ASSIGNED TASK: Set the listing down again exactly, please, apart from its pictures.

DATASET RECORDS:
——————————

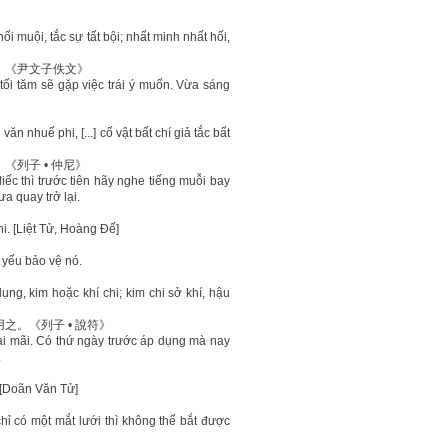
 muội, tắc sự tất bội; nhất minh nhất hối,
。《尹文子佚文》
ối tăm sẽ gặp việc trái ý muốn. Vừa sáng
ăn nhuế phi, [...] cố vật bất chí giả tắc bất
列子 • 仲尼》
iếc thì trước tiên hãy nghe tiếng muỗi bay
ưa quay trở lại.
hi. [Liệt Tử, Hoàng Đế]
yếu bảo vệ nó.
ụng, kim hoặc khí chi; kim chi sở khí, hậu
。《列子 • 說符》
i mãi. Có thứ ngày trước áp dụng mà nay
.
. [Doãn Văn Tử]
ỉ có một mắt lưới thì không thể bắt được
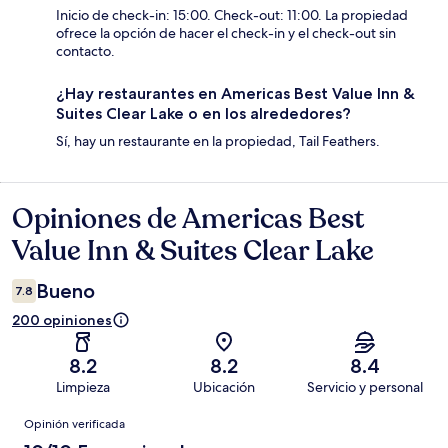
Inicio de check-in: 15:00. Check-out: 11:00. La propiedad
ofrece la opción de hacer el check-in y el check-out sin
contacto.
¿Hay restaurantes en Americas Best Value Inn &
Suites Clear Lake o en los alrededores?
Sí, hay un restaurante en la propiedad, Tail Feathers.
Opiniones de Americas Best
Opiniones
Value Inn & Suites Clear Lake
Bueno
7.8
200 opiniones
8.2
8.2
8.4
Limpieza
Ubicación
Servicio y personal
Opiniones
Opinión verificada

——————————

ANSWER FOR THE TASK:
 muội, tắc sự tất bội; nhất minh nhất hối,
。《尹文子佚文》
ối tăm sẽ gặp việc trái ý muốn. Vừa sáng
ăn nhuế phi, [...] cố vật bất chí giả tắc bất
列子 • 仲尼》
iếc thì trước tiên hãy nghe tiếng muỗi bay
ưa quay trở lại.
hi. [Liệt Tử, Hoàng Đế]
yếu bảo vệ nó.
ụng, kim hoặc khí chi; kim chi sở khí, hậu
。《列子 • 說符》
i mãi. Có thứ ngày trước áp dụng mà nay
.
. [Doãn Văn Tử]
ỉ có một mắt lưới thì không thể bắt được
Inicio de check-in: 15:00. Check-out: 11:00. La propiedad
ofrece la opción de hacer el check-in y el check-out sin
contacto.
¿Hay restaurantes en Americas Best Value Inn &
Suites Clear Lake o en los alrededores?
Sí, hay un restaurante en la propiedad, Tail Feathers.
Opiniones de Americas Best
Opiniones
Value Inn & Suites Clear Lake
Bueno
7.8
200 opiniones
8.2
8.2
8.4
Limpieza
Ubicación
Servicio y personal
Opiniones
Opinión verificada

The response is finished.